Strategic Consideration: Lower caps benefit investors but cause more dilution for founders. Assess your realistic valuation growth and set caps that provide investor upside without excessive dilution.
Negotiation Range (2025): Typically 2-4x your current implied valuation, with median caps around $10-15M for seed-stage companies.
2. Discount Rate
The percentage reduction from the qualified financing price given to early investors.
Strategic Consideration: Discounts typically range from 15-25%, with 20% being most common. Higher discounts can sometimes offset higher caps as a negotiating tactic.
Red Flag: Discounts above 30% may signal problematic terms or investor skepticism.
3. Conversion Triggers
Events that cause the note/SAFE to convert to equity.
Key Triggers to Define:
- Qualified financing (minimum raise amount)
- Acquisition/change of control
- IPO
- Maturity (notes only)
Strategic Consideration: Set qualified financing thresholds high enough to ensure meaningful progress but not so high that small raises don't trigger conversion.
4. Pro Rata Rights
Investor rights to participate in future rounds to maintain ownership percentage.
Strategic Consideration: These rights can be valuable for aligned investors but may complicate future raises if granted too broadly. Consider limiting to larger check sizes.
Common Pitfalls to Avoid
1. MFN (Most Favored Nation) Clause Mismanagement
The Issue: Giving better terms to later investors that automatically apply to earlier investors.
The Solution: Define clear parameters around MFN provisions, including minimum investment thresholds and expiration dates.
2. "Valley of Death" between Notes and Equity
The Issue: Raising too much on notes/SAFEs can make priced rounds difficult due to dilution.
The Solution: Plan your convertible raises with your equity round in mind—model full dilution scenarios before accepting convertible capital.
3. Maturity Date Mismatch
The Issue: Notes coming due before you're ready for equity financing.
The Solution: Set maturity dates realistically based on development milestones plus buffer time; include extension provisions.

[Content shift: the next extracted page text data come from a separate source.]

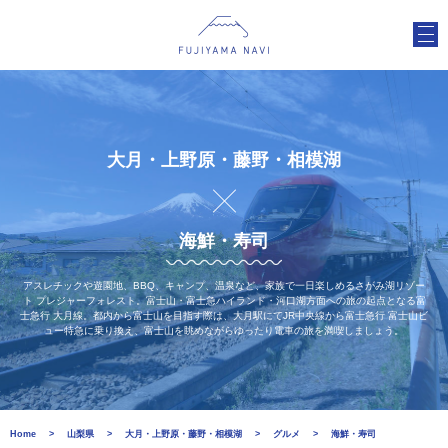
大月・上野原・藤野・相模湖
海鮮・寿司
アスレチックや遊園地、BBQ、キャンプ、温泉など、家族で一日楽しめるさがみ湖リゾー
ト プレジャーフォレスト。富士山・富士急ハイランド・河口湖方面への旅の起点となる富
士急行 大月線。都内から富士山を目指す際は、大月駅にてJR中央線から富士急行 富士山ビ
ュー特急に乗り換え、富士山を眺めながらゆったり電車の旅を満喫しましょう。
Home
山梨県
大月・上野原・藤野・相模湖
グルメ
海鮮・寿司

4. Ignoring Conversion Price Implications
The Issue: Focusing only on cap/discount without considering share price mechanics.
The Solution: Model various conversion scenarios before finalizing terms; understand price per share implications.
5. Unlimited SAFEs
The Issue: Continuous SAFE raises without valuation resets can create massive dilution.
The Solution: Set clear aggregate limits on SAFE fundraising or use tranched investments tied to milestones.
How This Connects to Your Equity Strategy
Your choice of early financing instruments directly impacts your overall equity strategy. As explored in our companion piece, "The Founder's Equity Guide: Fair Splits That Won't Cause Future Problems", protecting founder equity requires thoughtful planning from day one.
Convertible instruments create "shadow dilution" future equity obligations that aren't immediately reflected in your cap table but will impact founder ownership percentages upon conversion. This makes it essential to:
- Model full conversion scenarios when planning founder equity splits
- Understand how convertible securities stack with option pools and equity rounds
- Consider conversion timing when planning equity-based hiring and incentives
For founders who have carefully constructed equitable ownership structures, choosing the right convertible instruments with appropriate terms helps preserve those carefully designed arrangements.
Decision Flowchart:
When evaluating your options, this simplified decision path can guide your thinking:
- Investor Type
- Silicon Valley VCs, accelerators → SAFE
- Traditional angels, family offices → Convertible Note
- Need capital immediately with minimal friction → SAFE
- Can accommodate 2-4 weeks for closing → Either Option
- Pre-product, high uncertainty → SAFE
- Some traction, clearer trajectory → Either Option
- Revenue-generating, lower risk → Convertible Note
- Multiple small checks (<$50K) → SAFE
- Few larger investments → Either Option
- <12 months → SAFE
- 12-24 months → Either Option
- 24 months → Convertible Note
Conclusion: The Strategic Choice
The convertible note versus SAFE decision represents more than a technical financial choice—it signals your fundraising strategy, investor relationships, and growth timeline to the market.
Here's how to approach this decision strategically:
- Align with your investor audience: Choose the instrument that resonates with your target investors.
- Model the full dilution impact: Understand exactly how these instruments affect your cap table upon conversion.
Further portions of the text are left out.